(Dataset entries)
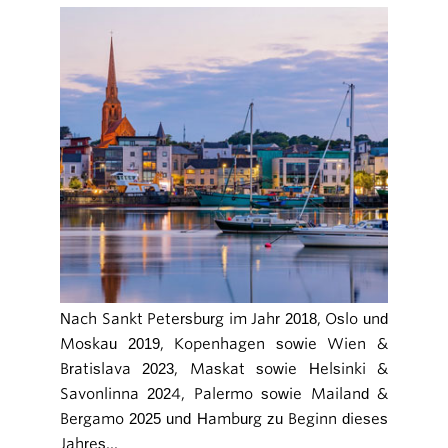
Nach Sankt Petersburg im Jahr 2018, Oslo und
Moskau 2019, Kopenhagen sowie Wien &
Bratislava 2023, Maskat sowie Helsinki &
Savonlinna 2024, Palermo sowie Mailand &
Bergamo 2025 und Hamburg zu Beginn dieses
Jahres...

▸ Work to be completed:
Could you find every line in the records above that has the string "sowie" and copy it?

▸ Reply to the exercise:
Moskau 2019, Kopenhagen sowie Wien &
Bratislava 2023, Maskat sowie Helsinki &
Savonlinna 2024, Palermo sowie Mailand &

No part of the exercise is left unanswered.